## TASK GOAL
All lines in the entries below that hold "peninggalan" make up the answer.

### MATERIAL FOR THIS TASK ###

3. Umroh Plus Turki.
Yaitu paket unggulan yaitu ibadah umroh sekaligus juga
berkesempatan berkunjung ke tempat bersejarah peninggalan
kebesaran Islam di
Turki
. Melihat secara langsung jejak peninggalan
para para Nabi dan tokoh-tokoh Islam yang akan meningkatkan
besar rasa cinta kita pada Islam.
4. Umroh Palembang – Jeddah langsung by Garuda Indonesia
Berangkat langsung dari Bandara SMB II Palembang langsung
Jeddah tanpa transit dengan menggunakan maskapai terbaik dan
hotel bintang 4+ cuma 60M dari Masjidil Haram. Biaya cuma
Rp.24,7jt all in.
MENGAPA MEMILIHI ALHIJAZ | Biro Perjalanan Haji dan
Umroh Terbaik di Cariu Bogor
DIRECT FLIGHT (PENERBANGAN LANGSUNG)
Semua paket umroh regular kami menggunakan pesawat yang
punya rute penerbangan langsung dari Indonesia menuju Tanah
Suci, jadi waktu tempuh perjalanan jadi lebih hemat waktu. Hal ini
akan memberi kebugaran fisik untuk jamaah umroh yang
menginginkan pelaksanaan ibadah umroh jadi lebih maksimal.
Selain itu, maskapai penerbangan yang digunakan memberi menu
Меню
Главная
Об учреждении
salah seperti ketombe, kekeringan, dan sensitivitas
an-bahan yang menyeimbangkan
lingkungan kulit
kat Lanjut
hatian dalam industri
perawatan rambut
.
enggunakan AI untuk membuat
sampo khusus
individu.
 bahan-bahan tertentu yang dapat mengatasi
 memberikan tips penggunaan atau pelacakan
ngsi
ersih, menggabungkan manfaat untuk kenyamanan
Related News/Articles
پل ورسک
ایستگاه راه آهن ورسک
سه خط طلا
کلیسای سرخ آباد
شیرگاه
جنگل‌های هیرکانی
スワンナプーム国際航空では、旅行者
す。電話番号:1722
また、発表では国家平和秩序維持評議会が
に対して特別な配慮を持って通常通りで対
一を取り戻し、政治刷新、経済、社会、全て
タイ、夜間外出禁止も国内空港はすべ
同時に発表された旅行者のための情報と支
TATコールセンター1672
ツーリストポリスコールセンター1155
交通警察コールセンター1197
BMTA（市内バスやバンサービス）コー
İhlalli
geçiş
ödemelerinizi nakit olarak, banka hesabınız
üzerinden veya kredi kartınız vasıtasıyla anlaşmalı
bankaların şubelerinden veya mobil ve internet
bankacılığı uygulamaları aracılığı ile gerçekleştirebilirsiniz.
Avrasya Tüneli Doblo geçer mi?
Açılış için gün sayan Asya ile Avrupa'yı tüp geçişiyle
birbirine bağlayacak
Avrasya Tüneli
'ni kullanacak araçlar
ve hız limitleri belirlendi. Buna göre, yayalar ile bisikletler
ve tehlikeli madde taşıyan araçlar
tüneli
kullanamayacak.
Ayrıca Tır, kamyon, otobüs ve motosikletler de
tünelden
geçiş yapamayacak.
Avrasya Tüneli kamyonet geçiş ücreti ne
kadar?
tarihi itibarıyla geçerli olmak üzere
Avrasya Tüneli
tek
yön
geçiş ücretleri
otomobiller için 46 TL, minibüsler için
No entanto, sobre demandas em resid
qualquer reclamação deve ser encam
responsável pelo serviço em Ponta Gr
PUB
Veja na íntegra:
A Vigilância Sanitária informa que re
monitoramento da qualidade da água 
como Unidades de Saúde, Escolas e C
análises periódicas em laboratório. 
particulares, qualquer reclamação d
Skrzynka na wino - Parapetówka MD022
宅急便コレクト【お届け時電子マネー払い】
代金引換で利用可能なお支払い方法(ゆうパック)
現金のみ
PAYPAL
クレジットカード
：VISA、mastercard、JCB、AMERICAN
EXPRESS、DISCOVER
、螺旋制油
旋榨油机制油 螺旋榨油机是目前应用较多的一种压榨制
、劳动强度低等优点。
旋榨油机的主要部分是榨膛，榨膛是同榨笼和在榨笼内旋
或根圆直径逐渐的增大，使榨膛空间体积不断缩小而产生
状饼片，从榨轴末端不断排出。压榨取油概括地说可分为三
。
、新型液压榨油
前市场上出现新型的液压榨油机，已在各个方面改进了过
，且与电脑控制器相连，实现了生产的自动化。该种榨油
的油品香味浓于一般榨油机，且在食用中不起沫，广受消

###

## ANSWER BOX
berkesempatan berkunjung ke tempat bersejarah peninggalan
. Melihat secara langsung jejak peninggalan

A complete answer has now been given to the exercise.